As readers of this column know, I am fortunate to come from a large, loud Irish Catholic family. All of us have a story to tell and
love being the center of attention, well, except for my brother Tim. You see, Tim is the one in the family who is just as happy to sit back and listen to a story, take in the chaos and then wait for the perfect time to say something witty to remind us that he is the smartest one of all.
Tim is the brother who separates my sister and me from all the other brothers. He is the youngest, so he was on the receiving end of all the teasing by the older three, but he never turned it on his two sisters. Instead, he became the kind of big brother everyone should have in their lives.
All of us think we are smart, just ask us. But Tim is the one you want on any team that requires knowledge or strategy. He is the guy that made sure I got through math in high school and economics in college. He just knew stuff and could explain it to his anxiety-ridden little sister without any note of frustration or smugness. A trait I admire but don’t possess myself.
Growing up, most of the Fitzgeralds got into lots of shenanigans. Tim, not so much. But he kept his mouth shut, which if you know anything about large families, is an amazing trait. My parents often left Tim in charge of my sister and me, which meant one thing: PARTY. He was always a good sport as he would arrive home after his date with Terrie, his future wife, and survey the beer cans, overflowing ashtrays and stray people on the floor of the living room. “Just get it cleaned up,” he’d say as he walked upstairs to bed. We always did, and he never said a word. We had a neighbor for that.

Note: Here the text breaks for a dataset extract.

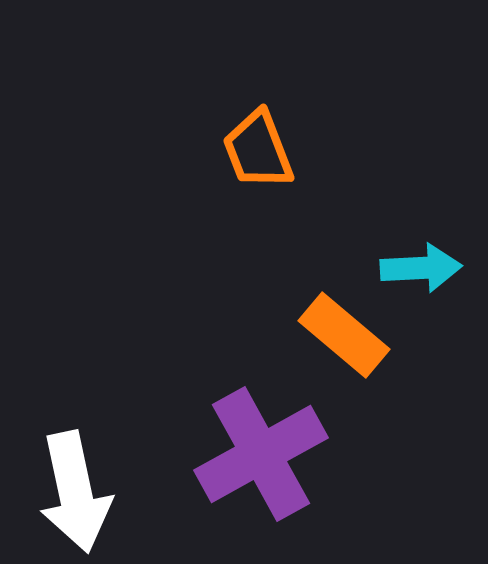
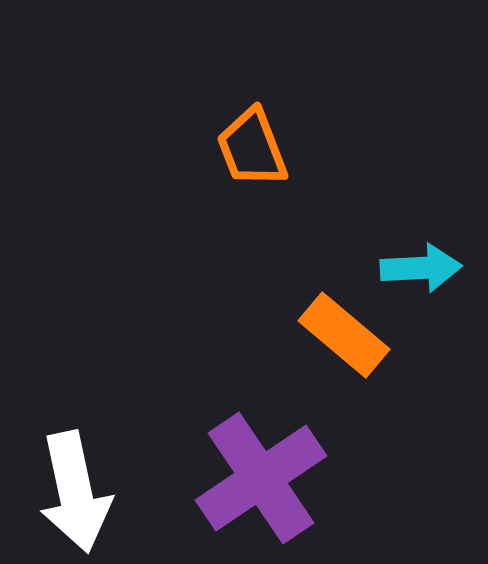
orange trapezoid: moved 6 px left, 2 px up
purple cross: moved 24 px down; rotated 5 degrees counterclockwise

Tim tried to protect his sisters from their own stupidity. He explained to me that if a guy doesn’t call you back, you don’t keep calling (hey, I was young!) and threatened another guy that if he hurt his sister, again, he would have to answer to him.
When Tim was diagnosed with Parkinson’s, he accepted it with his usual calmness. No ranting or raving. As time went on and the disease progressed, I would occasionally take him to an exercise class. We referred to it as ‘dance class.’ Both of us participated, which was very embarrassing—well, it was for Tim because of me. I don’t know my right from my left so he spent most of the hour redirecting my movements. Drives home were spent with the radio blasting and singing to old songs that reminded us of our youth.
Tim died on Easter. He watched the Cardinals game Saturday night. Of course, they won. Tim would only leave as a winner and went to sleep. He leaves behind his beloved wife, Terrie, who cared for him all these years while the disease slowly progressed; his three children, Jill, Jane and Neal; and two granddaughters. He also leaves behind his loud, bossy siblings who are going to be a bit lost without him. I will miss him most for his kindness, wit and the love he had for his two little sisters and his three big brothers.
Peace my Peeps.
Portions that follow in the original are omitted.